*** Opening of Extracted records ***

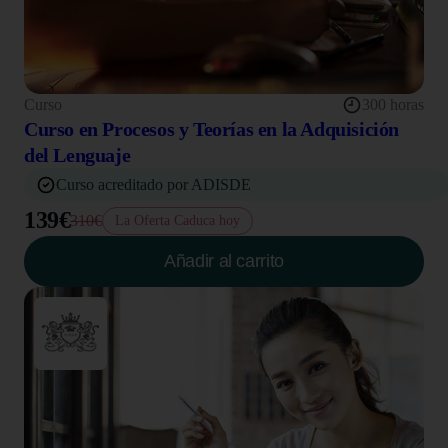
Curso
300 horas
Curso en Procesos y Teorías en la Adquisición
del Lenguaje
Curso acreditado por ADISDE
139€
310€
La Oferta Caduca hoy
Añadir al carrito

*** Close of Extracted records ***
*** Opening of Extracted records ***

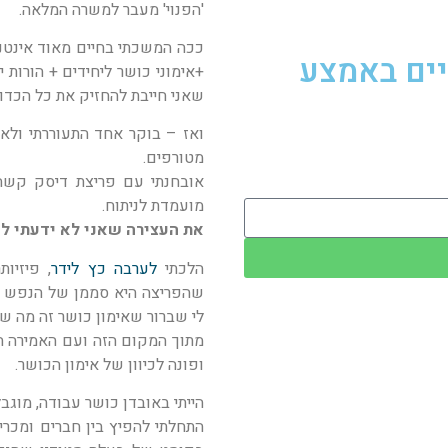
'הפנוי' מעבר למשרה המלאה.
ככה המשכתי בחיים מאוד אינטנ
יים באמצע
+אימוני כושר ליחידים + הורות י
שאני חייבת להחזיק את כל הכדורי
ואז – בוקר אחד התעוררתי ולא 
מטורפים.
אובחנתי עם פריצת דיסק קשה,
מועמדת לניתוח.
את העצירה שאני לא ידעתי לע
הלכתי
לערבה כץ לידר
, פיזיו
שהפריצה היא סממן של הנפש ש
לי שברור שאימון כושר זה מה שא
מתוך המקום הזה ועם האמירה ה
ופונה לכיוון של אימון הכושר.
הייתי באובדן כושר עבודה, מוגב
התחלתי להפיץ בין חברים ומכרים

*** Close of Extracted records ***
*** Opening of Extracted records ***

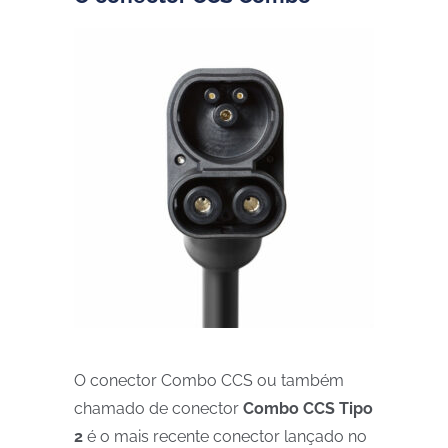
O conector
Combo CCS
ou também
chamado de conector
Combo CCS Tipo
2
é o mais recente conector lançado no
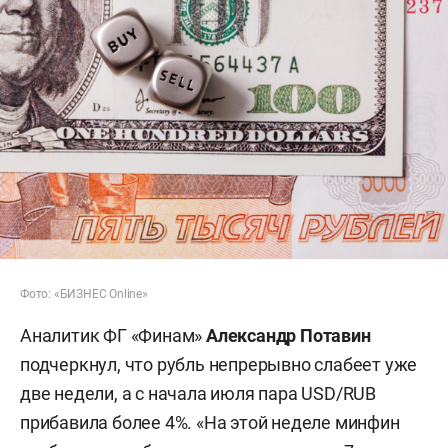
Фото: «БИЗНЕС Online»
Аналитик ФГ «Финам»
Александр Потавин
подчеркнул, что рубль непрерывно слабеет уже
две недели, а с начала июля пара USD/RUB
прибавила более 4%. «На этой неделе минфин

*** Close of Extracted records ***

§ What needs to be done
Above are the entries. Output exactly the lines beginning with the line that has "Curso acreditado por ADISDE" and ending with the line that has "Añadir al carrito".

§ Answer area
Curso acreditado por ADISDE
139€
310€
La Oferta Caduca hoy
Añadir al carrito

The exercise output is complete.